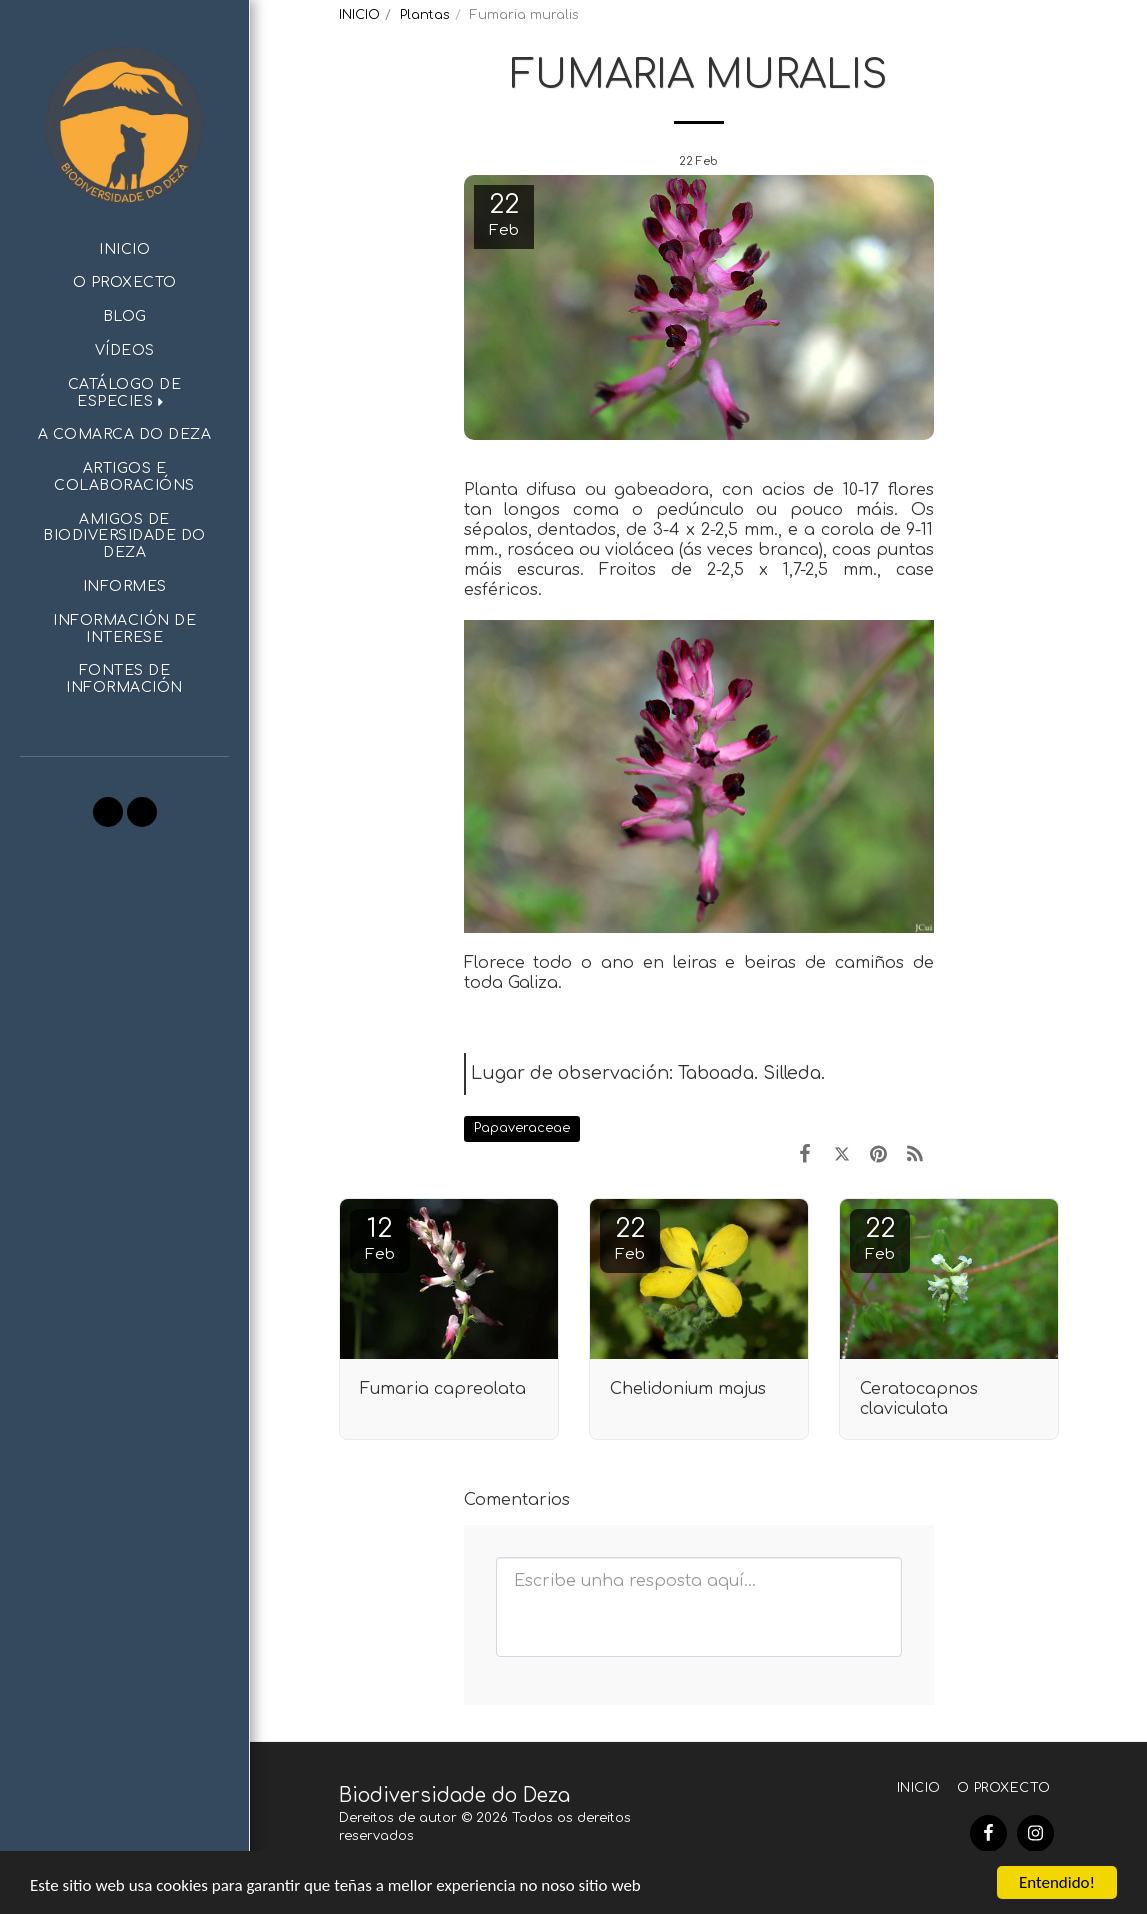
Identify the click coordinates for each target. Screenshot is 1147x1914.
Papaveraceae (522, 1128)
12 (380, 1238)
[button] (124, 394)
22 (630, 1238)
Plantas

◇ ◇ ◇

WHAT IS NEEDED: All of the listing above must be output exactly, except for its pictures.

RESPONSE FOR THIS EXERCISE:
Identify the click coordinates for each target. Screenshot is 1147x1914.
Papaveraceae (522, 1128)
12 (380, 1238)
[button] (124, 394)
22 (630, 1238)
Plantas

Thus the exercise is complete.